Fewer strollers and more gray hair: The ongoing decline in births, combined with rising life expectancy, means France’s population continues its trend of demographic aging. In 2026, the demographic segment of people aged 65 and over (22.2%) is almost as large as the under-20s segment (22.5%) in France’s total population, the National Institute of Statistics and Economic Studies (INSEE) finds in its annual demographic report, published Tuesday, January 13. The baby boomer generation, born between 1946 and 1965, has accentuated this demographic aging trend.

The trend will accelerate from 2030 onward, peaking in 2050. By the middle of the 21st century, over-65s will account for more than a quarter (27.5%) of the population. The number of people aged 75 to 84 will have increased by 50% between 2020 and 2030. The number of over-85s will surge from 2030 through 2052, when, according to projections, the country’s population pyramid will stabilize.

Due to disparities between departments, some areas’ populations will age more rapidly than others. In 2050, 42.68% of the southwestern Dordogne department’s residents will be aged 65 and over, compared to 33% in 2025. The northern Paris suburban department of Seine-Saint-Denis is predicted to remain the youngest in mainland France, with just 18.5% of its population being aged 65 and over in 2050, up from 13.49% in 2025.

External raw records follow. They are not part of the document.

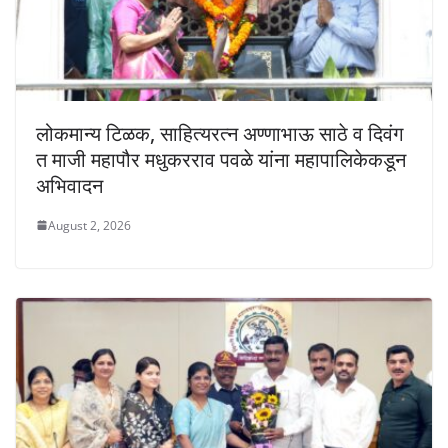
लोकमान्य टिळक, साहित्यरत्न अण्णाभाऊ साठे व दिवंग
त माजी महापौर मधुकरराव पवळे यांना महापालिकेकडून
अभिवादन
August 2, 2026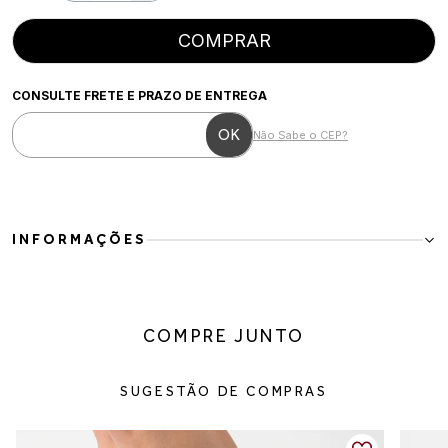
COMPRAR
CONSULTE FRETE E PRAZO DE ENTREGA
Não Sabe o CEP?
INFORMAÇÕES
Sapato Boneca Feminino em Bordô
O Sapato Boneca Feminino em Bordô une delicadeza, estilo retrô e
modernidade em um modelo cheio de personalidade. O tom bordô
COMPRE JUNTO
traz sofisticação ao visual, enquanto a tira com fivela adiciona
charme e um toque clássico que nunca sai de moda.
Confeccionado em couro ecológico, possui acabamento macio e
SUGESTÃO DE COMPRAS
confortável, ideal para acompanhar a rotina com praticidade e
elegância. O salto baixo e o solado robusto garantem estabilidade
e conforto no caminhar, tornando o modelo perfeito para uso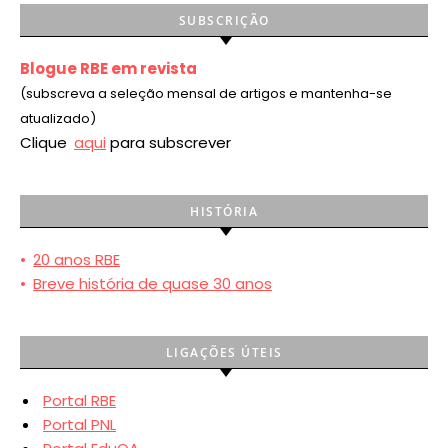
SUBSCRIÇÃO
Blogue RBE em revista
(subscreva a seleção mensal de artigos e mantenha-se
atualizado)
Clique
aqui
para subscrever
HISTÓRIA
•
20 anos RBE
•
Breve história de quase 30 anos
LIGAÇÕES ÚTEIS
Portal RBE
Portal PNL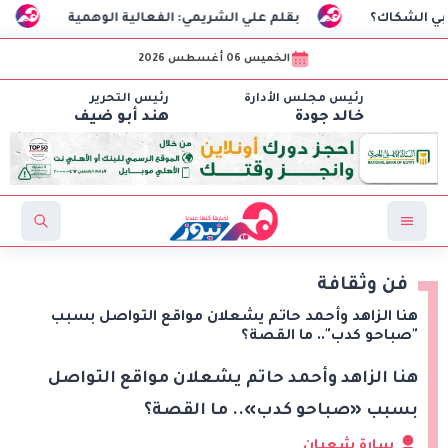
بقلم علي الشريمي: الفعالية الوهمية
السفير التركي
الخميس 06 أغسطس 2026
رئيس مجلس الأدارة
رئيس التحرير
خالد جودة
هند أبو ضيف
فن وثقافة
هنا الزاهد وأحمد حاتم يشعلان مواقع التواصل بسبب
"صباحو كدب".. ما القصة؟
هنا الزاهد وأحمد حاتم يشعلان مواقع التواصل
بسبب «صباحو كدب».. ما القصة؟
سارة شعبان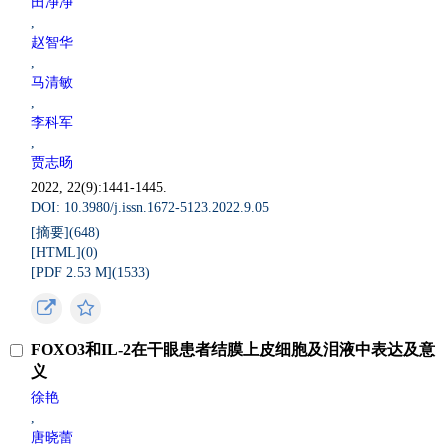
田净净
,
赵智华
,
马清敏
,
李科军
,
贾志旸
2022, 22(9):1441-1445.
DOI: 10.3980/j.issn.1672-5123.2022.9.05
[摘要](
648
)
[HTML](
0
)
[PDF 2.53 M](
1533
)
FOXO3和IL-2在干眼患者结膜上皮细胞及泪液中表达及意
义
徐艳
,
唐晓蕾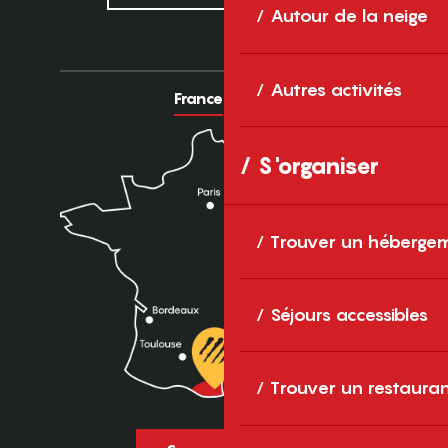
Autour de la neige
Autres activités
France
Europe
S'organiser
Trouver un héberge
Séjours accessibles
Trouver un restaura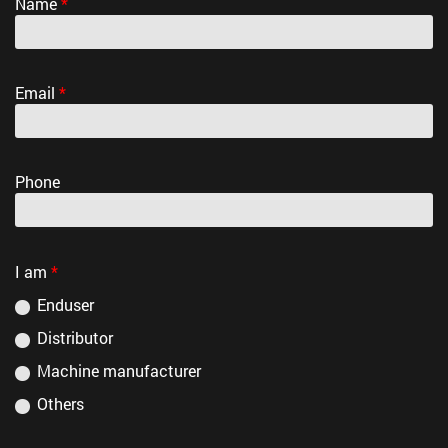
Name
*
Email
*
Phone
I am
*
Enduser
Distributor
Machine manufacturer
Others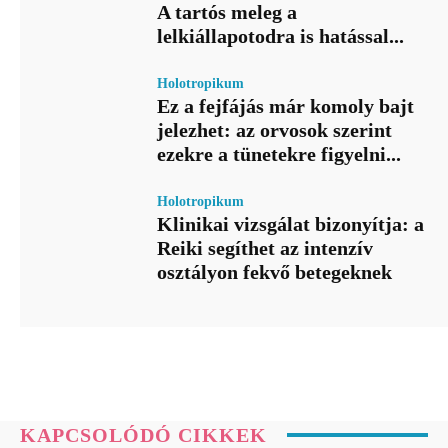
A tartós meleg a
lelkiállapotodra is hatással...
Holotropikum
Ez a fejfájás már komoly bajt
jelezhet: az orvosok szerint
ezekre a tünetekre figyelni...
Holotropikum
Klinikai vizsgálat bizonyítja: a
Reiki segíthet az intenzív
osztályon fekvő betegeknek
KAPCSOLÓDÓ CIKKEK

This major demographic shift, though it has long been foreseeable and visible, has never, unlike the response to climate change, led any successive governments to take specific political decisions, except for a contested 2023 pension reform. In January 2024, President Emmanuel Macron called for “demographic rearmament,” announcing several measures to boost births, though he did not mention any policies to address the impact of demographic aging.

365,000 more places in nursing homes

Yet this trend will have “profound consequences for the economy and public finances, both in terms of spending (pensions, health, dependency, education) and revenue (taxes, contributions),” said the Court of Audit in its December 2, 2025, report, entitled “Demography and Public Finances.”